* **WHAT YOU NEED TO DO**
Which lines of the data include the string "Tingkat"? List them all.

* **SUPPLIED RECORDS**

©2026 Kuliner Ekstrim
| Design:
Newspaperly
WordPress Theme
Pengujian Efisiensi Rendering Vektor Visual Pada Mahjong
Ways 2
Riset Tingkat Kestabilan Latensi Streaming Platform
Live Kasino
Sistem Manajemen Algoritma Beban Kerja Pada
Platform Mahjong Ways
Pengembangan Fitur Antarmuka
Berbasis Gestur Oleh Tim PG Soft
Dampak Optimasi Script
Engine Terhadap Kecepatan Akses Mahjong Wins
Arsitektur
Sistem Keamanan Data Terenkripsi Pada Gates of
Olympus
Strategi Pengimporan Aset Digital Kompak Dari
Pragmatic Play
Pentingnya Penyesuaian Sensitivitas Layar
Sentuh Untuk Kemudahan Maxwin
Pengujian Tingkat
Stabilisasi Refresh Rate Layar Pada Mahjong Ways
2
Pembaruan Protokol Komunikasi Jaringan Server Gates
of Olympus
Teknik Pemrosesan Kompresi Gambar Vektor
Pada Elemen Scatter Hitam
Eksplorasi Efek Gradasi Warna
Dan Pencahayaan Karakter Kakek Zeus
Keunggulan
==
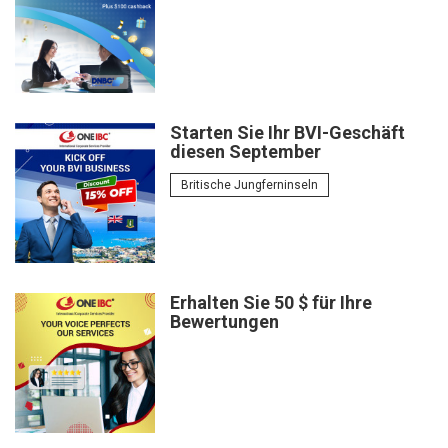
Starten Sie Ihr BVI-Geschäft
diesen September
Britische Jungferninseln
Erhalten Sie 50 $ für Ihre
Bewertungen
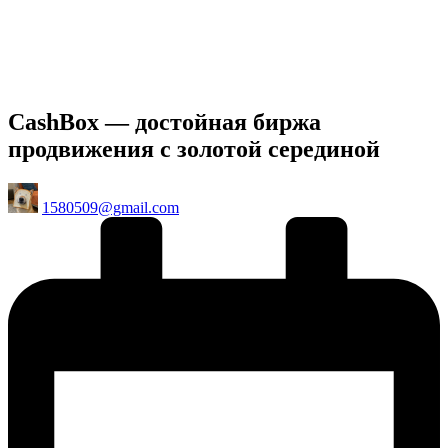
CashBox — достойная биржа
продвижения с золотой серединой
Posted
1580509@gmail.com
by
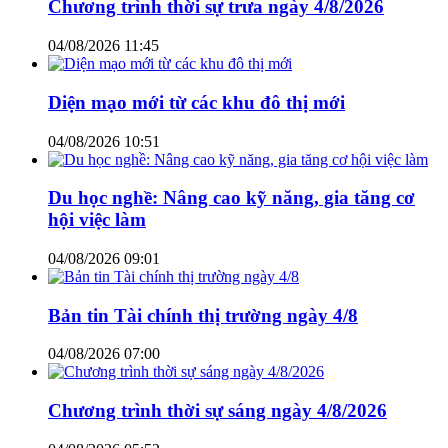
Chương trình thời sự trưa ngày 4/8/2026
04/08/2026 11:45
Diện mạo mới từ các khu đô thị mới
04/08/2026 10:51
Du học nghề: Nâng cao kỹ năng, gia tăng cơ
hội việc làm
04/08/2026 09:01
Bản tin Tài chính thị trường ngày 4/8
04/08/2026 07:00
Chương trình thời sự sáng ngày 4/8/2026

* **EXERCISE OUTPUT**
Riset Tingkat Kestabilan Latensi Streaming Platform
Pengujian Tingkat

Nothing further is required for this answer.